Write the data out again exactly, with every picture removed.

Segment Start: Dataset content

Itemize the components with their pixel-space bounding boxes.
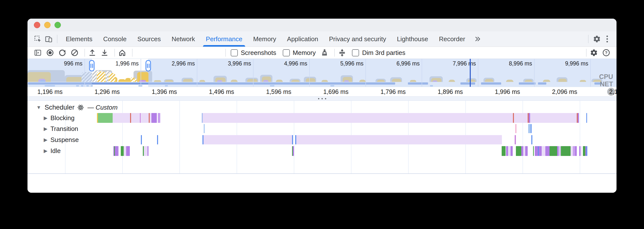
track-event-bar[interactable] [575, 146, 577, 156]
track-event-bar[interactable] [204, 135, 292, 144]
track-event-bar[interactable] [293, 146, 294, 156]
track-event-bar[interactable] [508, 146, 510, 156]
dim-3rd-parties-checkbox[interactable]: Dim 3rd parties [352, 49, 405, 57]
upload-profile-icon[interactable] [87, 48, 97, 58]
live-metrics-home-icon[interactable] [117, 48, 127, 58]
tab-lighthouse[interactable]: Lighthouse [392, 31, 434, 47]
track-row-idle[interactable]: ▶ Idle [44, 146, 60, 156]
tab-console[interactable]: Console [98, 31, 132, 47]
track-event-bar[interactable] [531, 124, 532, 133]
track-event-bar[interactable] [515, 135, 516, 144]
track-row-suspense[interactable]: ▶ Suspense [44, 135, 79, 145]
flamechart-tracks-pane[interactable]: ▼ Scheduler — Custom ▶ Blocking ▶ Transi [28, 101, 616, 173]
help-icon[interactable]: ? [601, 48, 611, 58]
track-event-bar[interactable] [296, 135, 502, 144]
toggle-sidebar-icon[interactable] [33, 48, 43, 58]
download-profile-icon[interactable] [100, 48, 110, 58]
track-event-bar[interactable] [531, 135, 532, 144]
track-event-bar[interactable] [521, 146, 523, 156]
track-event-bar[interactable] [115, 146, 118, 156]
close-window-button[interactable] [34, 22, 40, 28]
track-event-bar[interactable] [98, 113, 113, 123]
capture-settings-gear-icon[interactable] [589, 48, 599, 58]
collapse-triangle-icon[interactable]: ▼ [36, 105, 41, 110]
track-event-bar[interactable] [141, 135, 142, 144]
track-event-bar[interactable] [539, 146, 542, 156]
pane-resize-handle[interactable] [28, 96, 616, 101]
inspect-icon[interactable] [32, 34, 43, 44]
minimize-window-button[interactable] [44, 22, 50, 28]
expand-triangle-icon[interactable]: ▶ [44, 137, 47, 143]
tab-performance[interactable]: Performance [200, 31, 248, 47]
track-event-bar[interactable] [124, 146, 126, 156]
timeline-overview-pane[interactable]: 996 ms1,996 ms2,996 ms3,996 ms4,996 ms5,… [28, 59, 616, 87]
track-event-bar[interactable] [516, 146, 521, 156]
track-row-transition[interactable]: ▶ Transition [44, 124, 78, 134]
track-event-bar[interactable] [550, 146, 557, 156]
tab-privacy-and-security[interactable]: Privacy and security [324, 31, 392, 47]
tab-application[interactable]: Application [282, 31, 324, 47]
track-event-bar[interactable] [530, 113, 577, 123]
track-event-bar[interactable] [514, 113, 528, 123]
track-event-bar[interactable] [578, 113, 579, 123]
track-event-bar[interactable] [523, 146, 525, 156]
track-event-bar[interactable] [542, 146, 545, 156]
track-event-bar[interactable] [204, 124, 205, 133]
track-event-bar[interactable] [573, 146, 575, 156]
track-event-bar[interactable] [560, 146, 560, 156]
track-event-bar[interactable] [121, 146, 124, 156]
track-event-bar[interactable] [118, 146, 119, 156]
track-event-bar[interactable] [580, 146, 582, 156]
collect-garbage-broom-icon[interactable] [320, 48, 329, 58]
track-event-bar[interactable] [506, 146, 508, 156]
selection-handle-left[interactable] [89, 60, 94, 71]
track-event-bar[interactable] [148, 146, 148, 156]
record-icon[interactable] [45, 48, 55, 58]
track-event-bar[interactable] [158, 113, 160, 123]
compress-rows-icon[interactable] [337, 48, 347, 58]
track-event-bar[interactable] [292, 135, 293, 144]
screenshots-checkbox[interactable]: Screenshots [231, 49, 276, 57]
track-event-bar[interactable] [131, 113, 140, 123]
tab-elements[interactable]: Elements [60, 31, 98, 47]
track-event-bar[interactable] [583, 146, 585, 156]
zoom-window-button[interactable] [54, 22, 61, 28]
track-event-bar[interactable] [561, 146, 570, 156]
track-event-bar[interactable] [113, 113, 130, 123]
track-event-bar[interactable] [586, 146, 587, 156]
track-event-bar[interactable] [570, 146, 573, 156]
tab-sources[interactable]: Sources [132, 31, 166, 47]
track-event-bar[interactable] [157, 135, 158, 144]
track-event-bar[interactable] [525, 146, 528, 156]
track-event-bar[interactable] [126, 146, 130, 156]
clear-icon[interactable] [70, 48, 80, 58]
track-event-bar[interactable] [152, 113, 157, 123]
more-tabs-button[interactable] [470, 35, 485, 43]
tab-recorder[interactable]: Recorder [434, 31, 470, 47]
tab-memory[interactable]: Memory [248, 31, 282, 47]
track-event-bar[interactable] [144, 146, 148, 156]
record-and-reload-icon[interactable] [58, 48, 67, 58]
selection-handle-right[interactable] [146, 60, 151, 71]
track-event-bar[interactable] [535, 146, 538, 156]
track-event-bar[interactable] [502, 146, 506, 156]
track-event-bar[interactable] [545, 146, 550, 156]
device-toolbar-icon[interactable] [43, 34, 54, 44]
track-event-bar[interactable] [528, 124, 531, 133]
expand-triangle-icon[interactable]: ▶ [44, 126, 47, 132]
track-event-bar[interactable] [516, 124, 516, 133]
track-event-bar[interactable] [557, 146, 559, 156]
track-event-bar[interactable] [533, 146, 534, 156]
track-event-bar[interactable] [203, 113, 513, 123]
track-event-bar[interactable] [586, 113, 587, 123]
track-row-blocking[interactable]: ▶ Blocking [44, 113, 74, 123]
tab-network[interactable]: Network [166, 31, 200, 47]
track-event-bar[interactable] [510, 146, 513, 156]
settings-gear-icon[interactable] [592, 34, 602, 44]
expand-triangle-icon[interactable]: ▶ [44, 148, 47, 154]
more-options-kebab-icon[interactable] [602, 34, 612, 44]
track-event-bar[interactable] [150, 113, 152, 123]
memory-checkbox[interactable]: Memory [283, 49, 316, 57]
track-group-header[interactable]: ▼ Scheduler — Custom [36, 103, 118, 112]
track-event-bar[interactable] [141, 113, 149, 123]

Segment End: Dataset content

● Written response:
Itemize the components with their pixel-space bounding boxes.
track-event-bar[interactable] [575, 146, 577, 156]
track-event-bar[interactable] [204, 135, 292, 144]
track-event-bar[interactable] [293, 146, 294, 156]
track-event-bar[interactable] [508, 146, 510, 156]
dim-3rd-parties-checkbox[interactable]: Dim 3rd parties [352, 49, 405, 57]
upload-profile-icon[interactable] [87, 48, 97, 58]
live-metrics-home-icon[interactable] [117, 48, 127, 58]
tab-lighthouse[interactable]: Lighthouse [392, 31, 434, 47]
track-row-idle[interactable]: ▶ Idle [44, 146, 60, 156]
tab-console[interactable]: Console [98, 31, 132, 47]
track-event-bar[interactable] [531, 124, 532, 133]
track-event-bar[interactable] [515, 135, 516, 144]
track-row-suspense[interactable]: ▶ Suspense [44, 135, 79, 145]
flamechart-tracks-pane[interactable]: ▼ Scheduler — Custom ▶ Blocking ▶ Transi [28, 101, 616, 173]
help-icon[interactable]: ? [601, 48, 611, 58]
track-event-bar[interactable] [296, 135, 502, 144]
toggle-sidebar-icon[interactable] [33, 48, 43, 58]
download-profile-icon[interactable] [100, 48, 110, 58]
track-event-bar[interactable] [531, 135, 532, 144]
track-event-bar[interactable] [521, 146, 523, 156]
track-event-bar[interactable] [115, 146, 118, 156]
close-window-button[interactable] [34, 22, 40, 28]
track-event-bar[interactable] [98, 113, 113, 123]
capture-settings-gear-icon[interactable] [589, 48, 599, 58]
collapse-triangle-icon[interactable]: ▼ [36, 105, 41, 110]
track-event-bar[interactable] [141, 135, 142, 144]
track-event-bar[interactable] [539, 146, 542, 156]
pane-resize-handle[interactable] [28, 96, 616, 101]
inspect-icon[interactable] [32, 34, 43, 44]
minimize-window-button[interactable] [44, 22, 50, 28]
expand-triangle-icon[interactable]: ▶ [44, 137, 47, 143]
tab-performance[interactable]: Performance [200, 31, 248, 47]
track-event-bar[interactable] [124, 146, 126, 156]
timeline-overview-pane[interactable]: 996 ms1,996 ms2,996 ms3,996 ms4,996 ms5,… [28, 59, 616, 87]
track-event-bar[interactable] [516, 146, 521, 156]
track-row-transition[interactable]: ▶ Transition [44, 124, 78, 134]
track-event-bar[interactable] [550, 146, 557, 156]
tab-privacy-and-security[interactable]: Privacy and security [324, 31, 392, 47]
tab-application[interactable]: Application [282, 31, 324, 47]
track-event-bar[interactable] [530, 113, 577, 123]
track-event-bar[interactable] [514, 113, 528, 123]
track-event-bar[interactable] [578, 113, 579, 123]
track-event-bar[interactable] [523, 146, 525, 156]
track-event-bar[interactable] [542, 146, 545, 156]
track-event-bar[interactable] [204, 124, 205, 133]
track-event-bar[interactable] [573, 146, 575, 156]
track-event-bar[interactable] [560, 146, 560, 156]
track-event-bar[interactable] [121, 146, 124, 156]
track-event-bar[interactable] [118, 146, 119, 156]
track-event-bar[interactable] [580, 146, 582, 156]
collect-garbage-broom-icon[interactable] [320, 48, 329, 58]
track-event-bar[interactable] [506, 146, 508, 156]
selection-handle-left[interactable] [89, 60, 94, 71]
track-event-bar[interactable] [148, 146, 148, 156]
record-icon[interactable] [45, 48, 55, 58]
track-event-bar[interactable] [158, 113, 160, 123]
compress-rows-icon[interactable] [337, 48, 347, 58]
track-event-bar[interactable] [292, 135, 293, 144]
screenshots-checkbox[interactable]: Screenshots [231, 49, 276, 57]
track-event-bar[interactable] [131, 113, 140, 123]
tab-elements[interactable]: Elements [60, 31, 98, 47]
track-event-bar[interactable] [583, 146, 585, 156]
zoom-window-button[interactable] [54, 22, 61, 28]
track-event-bar[interactable] [561, 146, 570, 156]
track-event-bar[interactable] [113, 113, 130, 123]
track-event-bar[interactable] [586, 146, 587, 156]
track-event-bar[interactable] [570, 146, 573, 156]
tab-sources[interactable]: Sources [132, 31, 166, 47]
track-event-bar[interactable] [157, 135, 158, 144]
track-event-bar[interactable] [525, 146, 528, 156]
track-event-bar[interactable] [126, 146, 130, 156]
clear-icon[interactable] [70, 48, 80, 58]
track-event-bar[interactable] [152, 113, 157, 123]
more-tabs-button[interactable] [470, 35, 485, 43]
tab-recorder[interactable]: Recorder [434, 31, 470, 47]
tab-memory[interactable]: Memory [248, 31, 282, 47]
track-event-bar[interactable] [144, 146, 148, 156]
record-and-reload-icon[interactable] [58, 48, 67, 58]
selection-handle-right[interactable] [146, 60, 151, 71]
track-event-bar[interactable] [535, 146, 538, 156]
track-event-bar[interactable] [502, 146, 506, 156]
track-event-bar[interactable] [545, 146, 550, 156]
device-toolbar-icon[interactable] [43, 34, 54, 44]
track-event-bar[interactable] [528, 124, 531, 133]
expand-triangle-icon[interactable]: ▶ [44, 126, 47, 132]
track-event-bar[interactable] [516, 124, 516, 133]
track-event-bar[interactable] [557, 146, 559, 156]
track-event-bar[interactable] [533, 146, 534, 156]
track-event-bar[interactable] [203, 113, 513, 123]
track-event-bar[interactable] [586, 113, 587, 123]
track-row-blocking[interactable]: ▶ Blocking [44, 113, 74, 123]
tab-network[interactable]: Network [166, 31, 200, 47]
track-event-bar[interactable] [510, 146, 513, 156]
settings-gear-icon[interactable] [592, 34, 602, 44]
expand-triangle-icon[interactable]: ▶ [44, 148, 47, 154]
more-options-kebab-icon[interactable] [602, 34, 612, 44]
track-event-bar[interactable] [150, 113, 152, 123]
memory-checkbox[interactable]: Memory [283, 49, 316, 57]
track-group-header[interactable]: ▼ Scheduler — Custom [36, 103, 118, 112]
track-event-bar[interactable] [141, 113, 149, 123]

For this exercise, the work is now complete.